• PROBLEM TO SOLVE
Your copy of the data below must be exact and must leave out all pictures.

Data items:
○ ○ ○ ○ ○
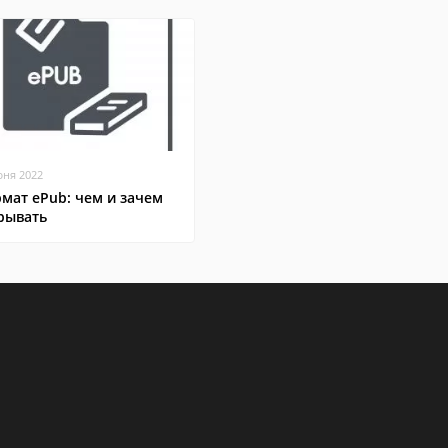
юня 2022
мат ePub: чем и зачем
рывать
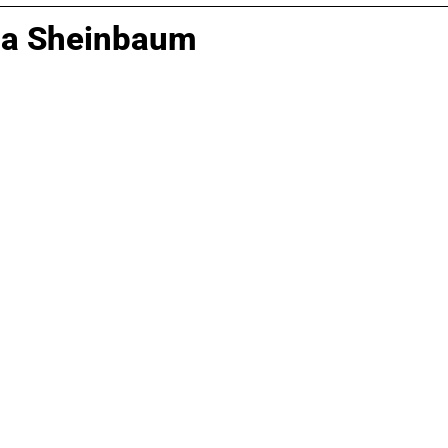
ia Sheinbaum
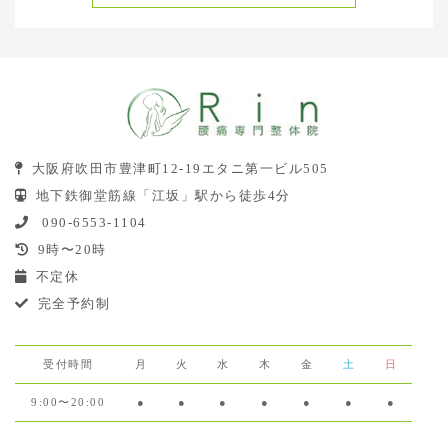
大阪府吹田市豊津町12-19エタニ第一ビル505
地下鉄御堂筋線「江坂」駅から徒歩4分
090-6553-1104
9時〜20時
不定休
完全予約制
受付時間
月
火
水
木
金
土
日
9:00〜20:00
●
●
●
●
●
●
●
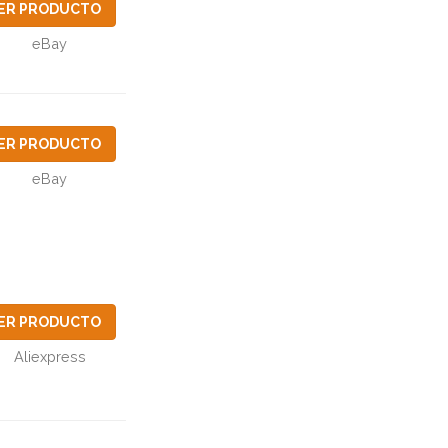
ER PRODUCTO
eBay
ER PRODUCTO
eBay
ER PRODUCTO
Aliexpress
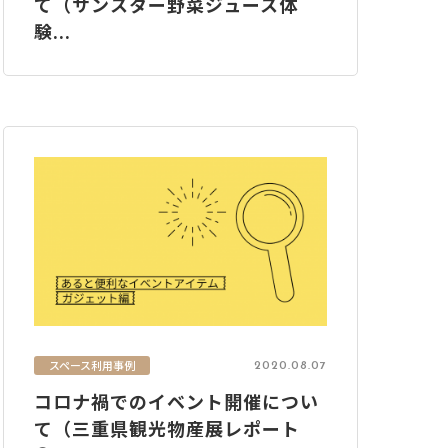
て（サンスター野菜ジュース体
験...
スペース利用事例
2020.08.07
コロナ禍でのイベント開催につい
て（三重県観光物産展レポート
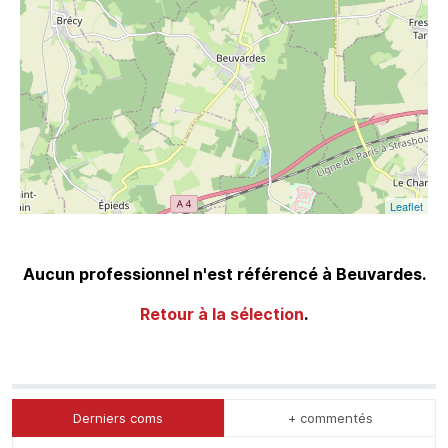
Leaflet
Aucun professionnel n'est référencé à Beuvardes.
Retour à la sélection
.
Derniers coms
+ commentés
○ ○ ○ ○ ○
• OUTPUT BELOW
юня 2022
мат ePub: чем и зачем
рывать
ia Sheinbaum
大阪府吹田市豊津町12-19エタニ第一ビル505
地下鉄御堂筋線「江坂」駅から徒歩4分
090-6553-1104
9時〜20時
不定休
完全予約制
受付時間
月
火
水
木
金
土
日
9:00〜20:00
●
●
●
●
●
●
●
ER PRODUCTO
eBay
ER PRODUCTO
eBay
ER PRODUCTO
Aliexpress
て（サンスター野菜ジュース体
験...
スペース利用事例
2020.08.07
コロナ禍でのイベント開催につい
て（三重県観光物産展レポート
Leaflet
Aucun professionnel n'est référencé à Beuvardes.
Retour à la sélection
.
Derniers coms
+ commentés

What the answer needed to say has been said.